We’re talking 2, 3 years old. This was the Biafran Civil War of Nigeria in the late ‘60s. Out of that, I learned probably my most important lesson, which has driven me to everything else I do now and that is you have to discover the thing that makes you happy first before you pursue success. Material success is out there for sure. You can look at other people and all these things but if you’re not connected through the thing that makes you happy, you will always struggle. For me, happiness is music. It’s storytelling. It’s all the things my mother did. I find happiness in those things. Therefore, I have become the guy who even though I have a PhD in Organization and Management, I still got my guitar. I’m sticking to the thing that makes me happy and I find that works.

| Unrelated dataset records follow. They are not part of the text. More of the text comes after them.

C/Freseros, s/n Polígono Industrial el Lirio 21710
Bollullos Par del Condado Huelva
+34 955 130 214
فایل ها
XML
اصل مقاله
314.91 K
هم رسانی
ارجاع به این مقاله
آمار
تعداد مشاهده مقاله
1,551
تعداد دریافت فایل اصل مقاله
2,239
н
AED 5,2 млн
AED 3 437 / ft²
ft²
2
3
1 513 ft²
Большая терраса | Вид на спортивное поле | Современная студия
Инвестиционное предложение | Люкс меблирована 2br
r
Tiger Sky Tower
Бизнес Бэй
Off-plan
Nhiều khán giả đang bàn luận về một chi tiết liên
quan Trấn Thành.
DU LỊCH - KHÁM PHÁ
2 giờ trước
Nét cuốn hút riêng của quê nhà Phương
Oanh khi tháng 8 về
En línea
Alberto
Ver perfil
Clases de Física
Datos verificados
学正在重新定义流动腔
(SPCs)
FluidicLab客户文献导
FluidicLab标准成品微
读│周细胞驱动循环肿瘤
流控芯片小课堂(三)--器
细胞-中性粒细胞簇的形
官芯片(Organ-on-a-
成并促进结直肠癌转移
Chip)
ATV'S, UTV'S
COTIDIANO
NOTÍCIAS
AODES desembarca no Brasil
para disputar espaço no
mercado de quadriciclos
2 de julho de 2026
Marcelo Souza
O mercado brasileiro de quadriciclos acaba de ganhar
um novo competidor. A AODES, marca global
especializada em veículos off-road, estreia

You have this vivid recollection of not only the strife but the happiness that your mother cultivated for you in the midst of all that through music and story. What I’m curious about is, was that always clear for you? Did there came a time in your adult life where you reflected on it? Where you looked back and then discovered where your happiness came from or was it always that clear and stayed with you through your entire life?
Most people live entire lifetime where they are constantly questioning, “Am I happy? Am I truly doing what I love? Am I connecting the dots between my passion and my paycheck?” The answer is not always. Yes, I’ve lived that same lifetime questioning myself. I always saw that the trail and evidence I was leaving behind was always I’m happy when I do music. I’m happy when I teach people things. I’m a born storyteller. I’m not happy when I’m doing other things though. You start to connect the dots and say to yourself, “If I want to design the perfect life, I need to look back at the life that I’ve already lived and look for the clues of what has made me happy.”
I’ve written six books and one of my favorite books of all those is one called The Story of You. It defines a strategy in which you need to go back to the story you’ve lived to discover. Rediscover the things that have been who you are, then take those things and use them to intentionally design your future. That’s why you can’t see me in a video without my guitar and my book in that specific spot because I’m living the life I’ve designed. It’s all about music, storytelling, teaching people, and helping people.

Dr. Pelè: If you want to actually make music, use it as part of your brand marketing.
Was there a moment where you discovered for yourself that you were not living the life that you wanted to design and that’s what inspired you to go back and figure out what that would be? Did you have a moment, we could call it a revelation of, “I got to change this up and I’ve got to figure out what makes me happy?” Is it always obvious?
I have them almost every week, but I can tell you that I did have one that’s very memorable. I remember I was a vice president at an organization. I was sitting in front of my computer and across comes an email that says, “You’re fired.” The email said it’s over. Here I am, I’m making over six-figures. I have a family to support. My life has been defined by this title called Vice President of Human Resources. It was over. The money would be gone tomorrow and the title. Everything was done and that shocked me into a realization that I cannot continue to be the titles other people give me. I cannot continue to be these things there that are not even the things I enjoy.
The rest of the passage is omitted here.